Mon sang ne fait qu’un tour. À nouveau le yoyo émotionnel : un compliment est forcément suivi d’une gifle chez Jake Henderson. Je n’ai pas à supporter davantage les jugements de valeur de ce fils à papa. Je rassemble mes affaires, les mains tremblantes de colère et de ressentiment, et lui lance au visage :
– Je ne suis pas go-go dancer, je suis serveur. Et je fais ce « job idiot » pour financer mes études, parce que je ne suis pas né avec une cuillère d’argent dans la bouche, moi. Vous ne connaissez rien de moi, ni de mon passé, alors épargnez-moi vos commentaires.

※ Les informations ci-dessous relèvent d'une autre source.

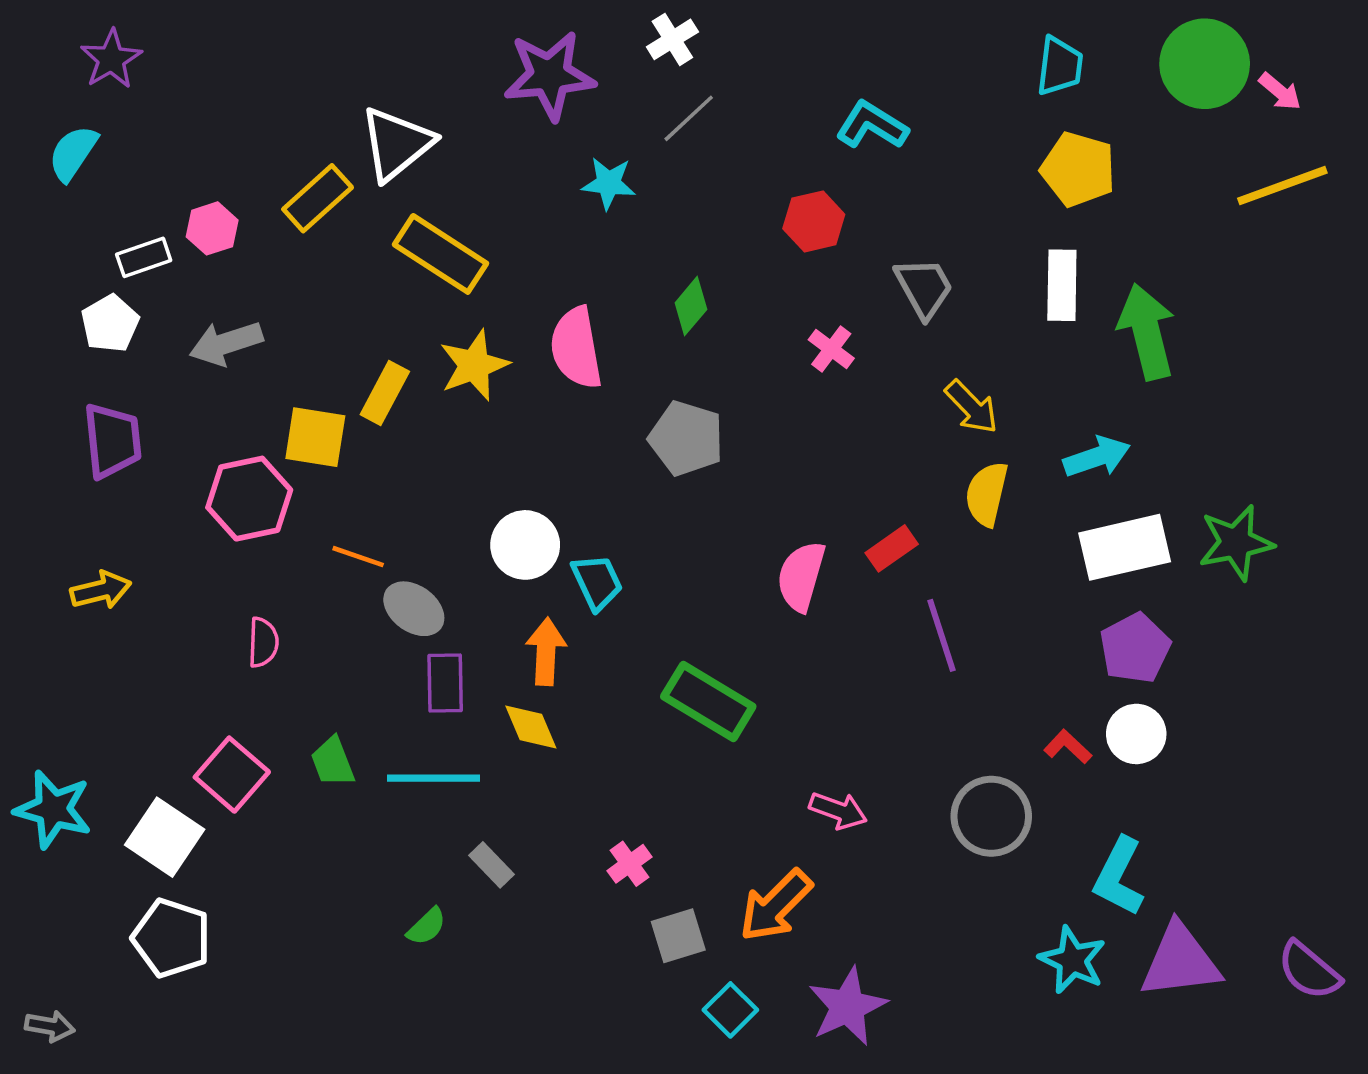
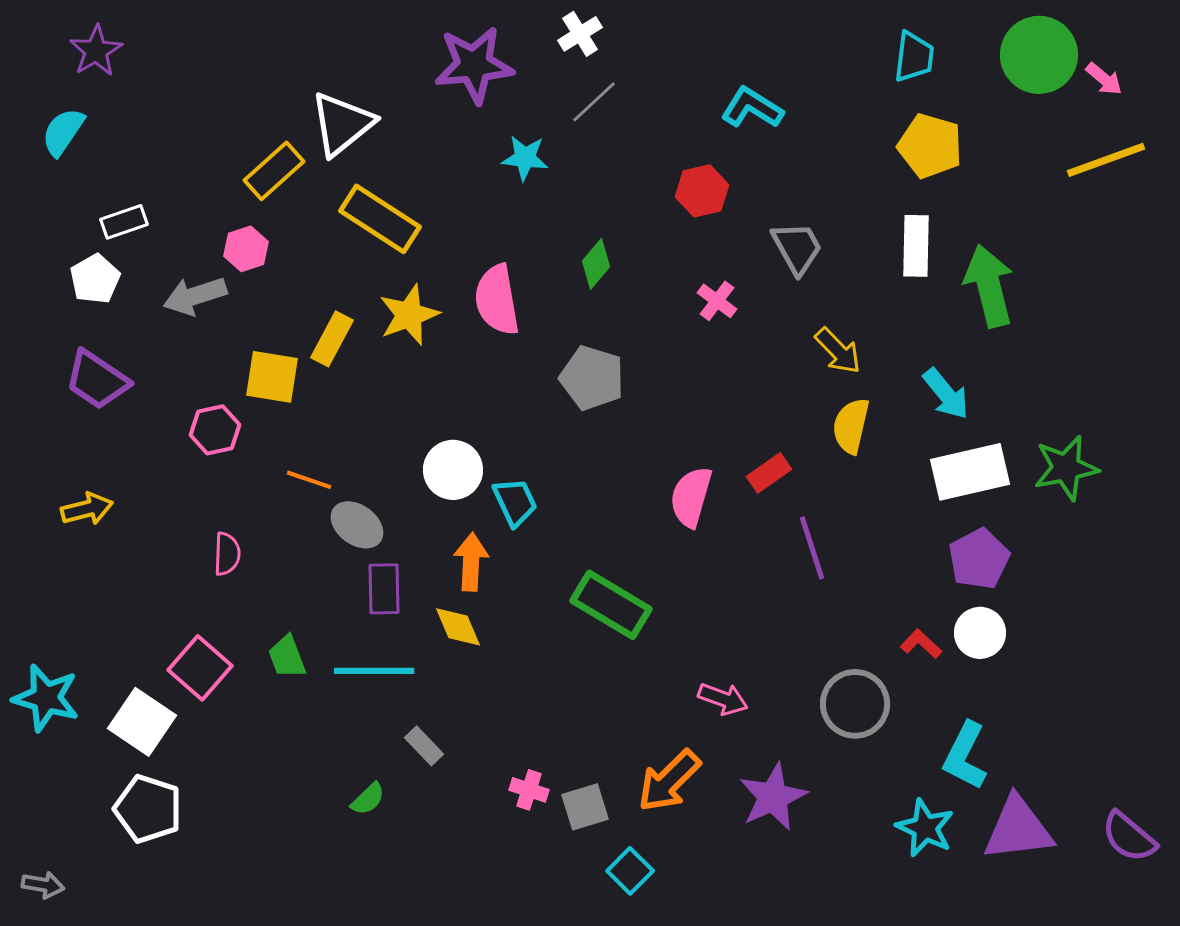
pink hexagon: (212, 228) -> (246, 249), moved
purple trapezoid: (112, 441) -> (97, 380), turned 130
cyan arrow: (1097, 457) -> (946, 394), turned 70
pink hexagon: (249, 499) -> (215, 430), size x0.7
pink cross: (630, 864) -> (529, 790), moved, turned -36
purple star: (847, 1006) -> (773, 797), moved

– Dès que je dis quelque chose vous prenez la mouche, Léo !
– Vous ne vous rendez même pas compte que vous êtes condescendant, Jake, à force de vivre dans votre bulle. Savez-vous qu’il existe un monde parallèle au vôtre, où les gens ne conduisent pas de Porsche et où on ignore à quoi peut servir un club de golf ?
– Vous parlez sans doute de ce monde qui vous héberge gratuitement dans un décor de rêve ?
– C’est un coup bas, ça…
– Vous n’êtes pas tendre avec moi non plus, Léo.
– Je dois partir. On m’attend au Bunch, je dois aller danser en slip sur le bar, comme vous le savez.
– C’était une façon de parler.
– Et moi c’est ma façon de vous dire au revoir.
– Au revoir, Léo. Choisissez bien votre slip.
***
Léo devait juste passer son été à servir des cocktails aux plus beaux mecs de South Beach, Miami. Il ne s’attendait pas à rencontrer Jake, ce riche New-Yorkais aussi fascinant que détestable… et encore moins à découvrir que c’est chez lui qu’il est hébergé ! Charmant et plein de vie, il n’était pas préparé à cet ouragan de sentiments qui le submerge, ni à se retrouver bien malgré lui au centre d’une rivalité impitoyable entre Jake et son ex, deux hommes aussi irrésistibles que puissants.
Entre secrets de famille, caractères explosifs, attirance inattendue et quiproquos, Léo n’est pas au bout de ses surprises !
La plage, le soleil, les cocktails… et un milliardaire !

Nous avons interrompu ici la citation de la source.